Now for something a bit lighter than what has been posted over the last few weeks.  An initial look at liberty, freedom and other synonymous terms and an alternative.

This is a very generalised post written in late 2005.

Liberty is for Libertarians and those classed as Classical Liberals. Personally I can’t separate the distinction between Libertarians and Classical Liberals.

To most Liberty is about freedom.  So it is to Libertarians.

Liberty is about the freedom of choice.

Libertarians, the followers of the ideal of Liberty place only one restriction on people: that is that you do not force others to do what you want and prevent them from living by their own choices.

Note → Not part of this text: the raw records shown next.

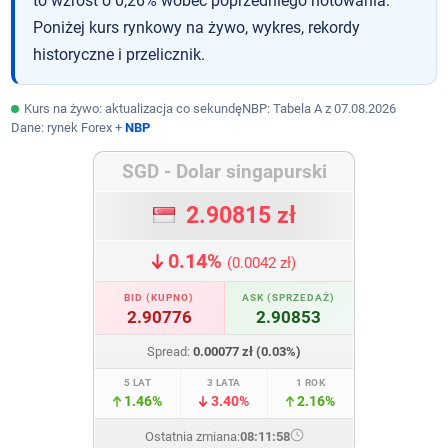
to wzrost o 0,26% wobec poprzedniego notowania.
Poniżej kurs rynkowy na żywo, wykres, rekordy
historyczne i przelicznik.
Kurs na żywo: aktualizacja co sekundę
NBP: Tabela A z
07.08.2026
Dane: rynek Forex +
NBP
SGD - Dolar singapurski
2.90822 zł
0.14%
(0.0041 zł)
BID (KUPNO)
ASK (SPRZEDAŻ)
2.90768
2.90876
Spread:
0.00108 zł (0.04%)
5 LAT
3 LATA
1 ROK
1.47%
3.40%
2.16%
Ostatnia zmiana:
08:11:59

The major dilemma with Libertarians is that given the choice, they do not have to have concern for the social well-being of the rest of society.

Utility is the effective happiness and security of a group. In short, Utility is concerned with society’s welfare.

The major dilemma with utility is that what maximises utility under one set of circumstances may not under another. Utility is very context specific or judged on a case-by-case basis.

Utilitarians are willing to restrict the liberty of some to interfere with their choices, if doing so will promote greater benefit and general welfare of society than not doing so. This is something Libertarians cannot tolerate. As long as you are not interfering with other people’s choices, then no person, group, or government should disturb you in living the life you choose; not even if doing so would maximize happiness and security for the majority of society.

This is only the very basics of Libertarianism and Utilitarianism.

Liberty promotes choices. Utility promotes happiness. Which one do you prefer?